§ Records drawn from a dataset

++++++++++++++++++++

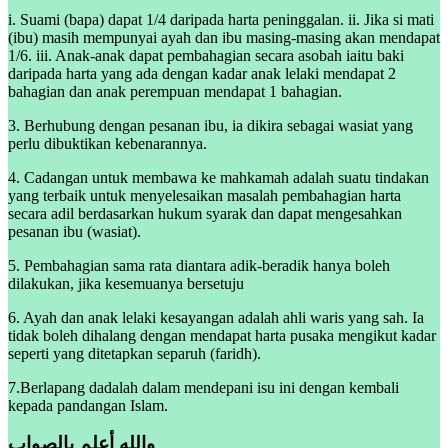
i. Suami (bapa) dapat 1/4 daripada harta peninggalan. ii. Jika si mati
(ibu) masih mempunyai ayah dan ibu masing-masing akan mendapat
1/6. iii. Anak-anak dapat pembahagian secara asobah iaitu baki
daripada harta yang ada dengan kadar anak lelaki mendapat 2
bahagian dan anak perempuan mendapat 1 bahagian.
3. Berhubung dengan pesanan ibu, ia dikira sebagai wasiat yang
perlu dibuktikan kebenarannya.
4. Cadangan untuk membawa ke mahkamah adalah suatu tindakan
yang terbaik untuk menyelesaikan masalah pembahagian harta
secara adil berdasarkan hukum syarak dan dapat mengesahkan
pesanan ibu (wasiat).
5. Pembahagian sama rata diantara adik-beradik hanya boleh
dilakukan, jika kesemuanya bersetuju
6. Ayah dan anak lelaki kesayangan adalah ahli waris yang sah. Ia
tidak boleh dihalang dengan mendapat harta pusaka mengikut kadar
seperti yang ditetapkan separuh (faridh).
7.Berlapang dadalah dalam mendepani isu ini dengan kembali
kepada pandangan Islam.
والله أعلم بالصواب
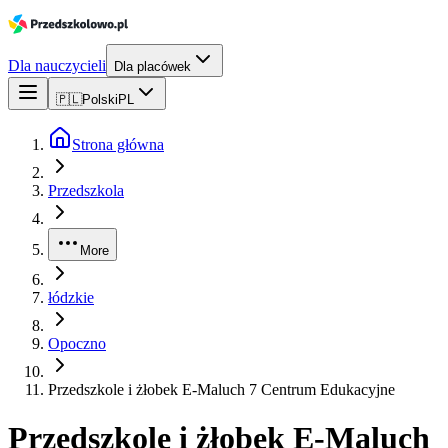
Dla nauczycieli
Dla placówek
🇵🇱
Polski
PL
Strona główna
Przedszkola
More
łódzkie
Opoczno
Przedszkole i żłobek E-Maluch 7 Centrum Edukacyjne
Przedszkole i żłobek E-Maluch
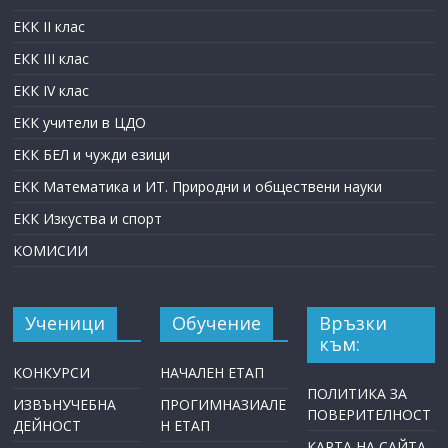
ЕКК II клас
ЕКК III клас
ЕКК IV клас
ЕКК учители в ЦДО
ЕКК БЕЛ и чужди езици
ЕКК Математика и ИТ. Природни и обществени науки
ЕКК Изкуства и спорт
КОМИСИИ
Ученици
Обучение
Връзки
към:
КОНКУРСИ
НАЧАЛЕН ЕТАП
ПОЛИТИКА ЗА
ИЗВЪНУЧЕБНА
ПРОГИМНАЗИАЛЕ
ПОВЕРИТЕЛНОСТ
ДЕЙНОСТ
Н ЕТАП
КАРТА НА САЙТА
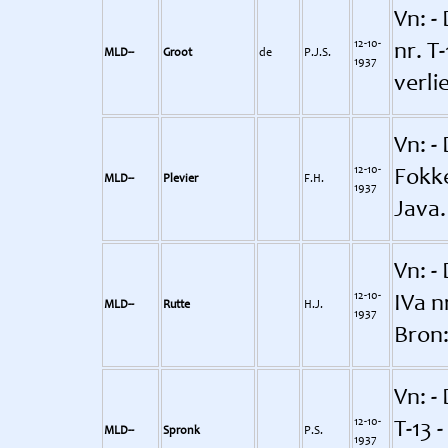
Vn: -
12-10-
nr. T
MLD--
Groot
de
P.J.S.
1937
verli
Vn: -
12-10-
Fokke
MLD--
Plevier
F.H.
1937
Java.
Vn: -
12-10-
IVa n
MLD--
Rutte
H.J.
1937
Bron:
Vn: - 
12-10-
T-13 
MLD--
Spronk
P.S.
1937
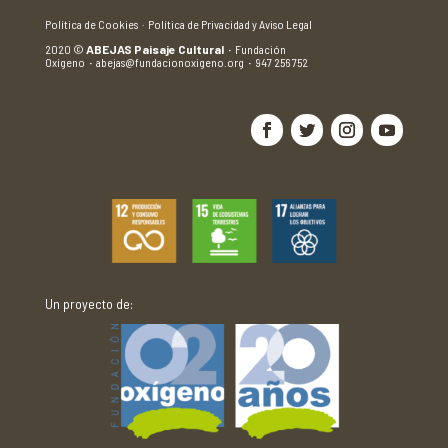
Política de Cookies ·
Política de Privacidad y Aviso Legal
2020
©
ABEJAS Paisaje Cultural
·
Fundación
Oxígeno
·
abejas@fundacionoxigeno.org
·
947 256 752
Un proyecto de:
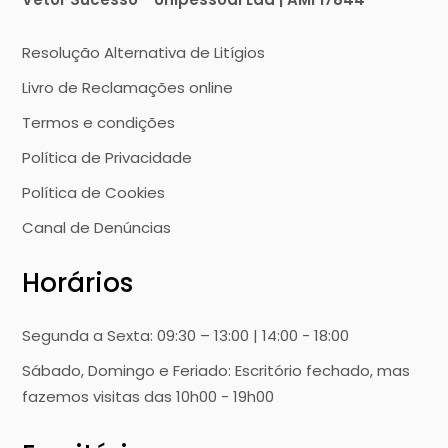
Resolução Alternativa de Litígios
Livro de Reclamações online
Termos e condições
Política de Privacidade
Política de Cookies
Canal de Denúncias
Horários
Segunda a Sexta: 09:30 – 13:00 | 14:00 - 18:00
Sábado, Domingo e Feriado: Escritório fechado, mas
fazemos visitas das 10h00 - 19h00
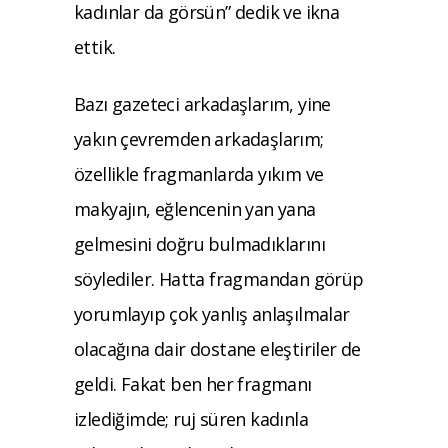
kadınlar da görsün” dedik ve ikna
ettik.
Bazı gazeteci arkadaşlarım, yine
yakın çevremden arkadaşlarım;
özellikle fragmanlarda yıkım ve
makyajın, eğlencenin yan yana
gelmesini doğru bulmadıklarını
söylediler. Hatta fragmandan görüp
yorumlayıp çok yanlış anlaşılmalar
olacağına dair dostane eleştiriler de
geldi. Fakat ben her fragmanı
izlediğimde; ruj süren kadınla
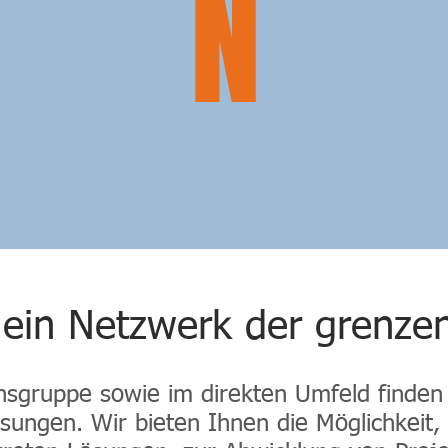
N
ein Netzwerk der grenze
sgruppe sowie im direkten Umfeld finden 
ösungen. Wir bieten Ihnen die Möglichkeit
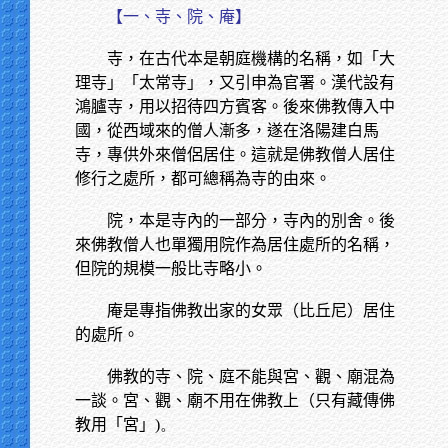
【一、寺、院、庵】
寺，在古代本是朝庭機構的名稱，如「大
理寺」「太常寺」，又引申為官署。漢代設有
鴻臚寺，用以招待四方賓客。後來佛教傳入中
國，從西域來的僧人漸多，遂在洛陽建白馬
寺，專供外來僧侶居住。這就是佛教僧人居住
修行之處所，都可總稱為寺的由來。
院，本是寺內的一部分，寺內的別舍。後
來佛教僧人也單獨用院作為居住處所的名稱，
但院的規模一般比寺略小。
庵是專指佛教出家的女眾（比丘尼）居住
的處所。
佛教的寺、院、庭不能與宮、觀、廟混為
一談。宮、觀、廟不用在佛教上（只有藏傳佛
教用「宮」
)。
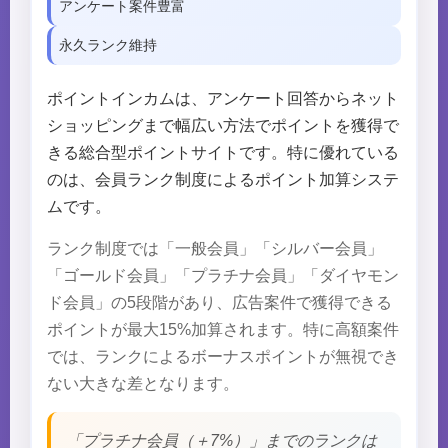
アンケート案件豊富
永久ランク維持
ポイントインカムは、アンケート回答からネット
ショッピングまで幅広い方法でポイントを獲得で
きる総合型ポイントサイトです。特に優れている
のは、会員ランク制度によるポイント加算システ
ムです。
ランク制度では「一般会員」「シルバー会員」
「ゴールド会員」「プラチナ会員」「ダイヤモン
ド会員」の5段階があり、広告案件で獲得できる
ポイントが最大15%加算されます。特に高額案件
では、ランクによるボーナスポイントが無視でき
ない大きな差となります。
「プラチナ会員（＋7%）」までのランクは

++++++++++++++++++++

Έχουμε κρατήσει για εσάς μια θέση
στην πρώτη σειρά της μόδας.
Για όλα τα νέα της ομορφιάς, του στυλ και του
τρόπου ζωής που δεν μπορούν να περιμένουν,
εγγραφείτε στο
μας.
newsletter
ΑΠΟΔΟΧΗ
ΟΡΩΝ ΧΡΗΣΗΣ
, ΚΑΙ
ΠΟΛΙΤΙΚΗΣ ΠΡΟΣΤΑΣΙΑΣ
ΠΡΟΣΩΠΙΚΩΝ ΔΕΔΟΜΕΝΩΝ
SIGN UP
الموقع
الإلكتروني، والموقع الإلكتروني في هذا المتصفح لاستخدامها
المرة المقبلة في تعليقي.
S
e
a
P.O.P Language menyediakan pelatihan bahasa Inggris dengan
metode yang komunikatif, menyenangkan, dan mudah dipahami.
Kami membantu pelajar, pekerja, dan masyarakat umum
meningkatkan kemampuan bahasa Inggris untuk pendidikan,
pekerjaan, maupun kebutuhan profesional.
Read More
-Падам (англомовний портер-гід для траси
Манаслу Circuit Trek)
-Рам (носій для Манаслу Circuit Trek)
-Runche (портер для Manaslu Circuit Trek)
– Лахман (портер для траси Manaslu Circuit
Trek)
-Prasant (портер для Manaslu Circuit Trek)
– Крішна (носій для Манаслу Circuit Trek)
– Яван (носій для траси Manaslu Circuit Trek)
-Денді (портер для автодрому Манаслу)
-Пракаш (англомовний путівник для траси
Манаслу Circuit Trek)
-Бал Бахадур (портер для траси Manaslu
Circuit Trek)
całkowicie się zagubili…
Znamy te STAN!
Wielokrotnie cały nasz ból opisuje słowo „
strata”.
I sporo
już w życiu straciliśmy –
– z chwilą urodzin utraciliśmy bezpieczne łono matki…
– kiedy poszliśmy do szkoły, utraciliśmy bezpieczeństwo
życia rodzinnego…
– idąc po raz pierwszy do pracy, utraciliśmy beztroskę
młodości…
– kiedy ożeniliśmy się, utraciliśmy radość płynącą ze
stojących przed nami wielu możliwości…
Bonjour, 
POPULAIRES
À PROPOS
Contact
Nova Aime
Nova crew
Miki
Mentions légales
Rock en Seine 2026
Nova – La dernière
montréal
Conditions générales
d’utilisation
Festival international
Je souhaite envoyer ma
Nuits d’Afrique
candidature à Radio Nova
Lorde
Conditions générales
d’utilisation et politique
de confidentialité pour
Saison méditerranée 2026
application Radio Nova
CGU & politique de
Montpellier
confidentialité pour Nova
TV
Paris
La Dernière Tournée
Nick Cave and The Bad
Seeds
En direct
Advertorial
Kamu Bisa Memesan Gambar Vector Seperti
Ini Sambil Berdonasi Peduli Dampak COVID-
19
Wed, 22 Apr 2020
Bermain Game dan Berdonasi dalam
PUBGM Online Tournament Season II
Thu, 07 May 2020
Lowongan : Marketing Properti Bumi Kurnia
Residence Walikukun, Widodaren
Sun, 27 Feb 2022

++++++++++++++++++++

§ WHAT NEEDS TO BE DONE
Reproduce exactly the entries above, limited to the lines from the one with "4. Cadangan untuk" through the one with "5. Pembahagian sama", both included.

§ RESULT OF THE TASK
4. Cadangan untuk membawa ke mahkamah adalah suatu tindakan
yang terbaik untuk menyelesaikan masalah pembahagian harta
secara adil berdasarkan hukum syarak dan dapat mengesahkan
pesanan ibu (wasiat).
5. Pembahagian sama rata diantara adik-beradik hanya boleh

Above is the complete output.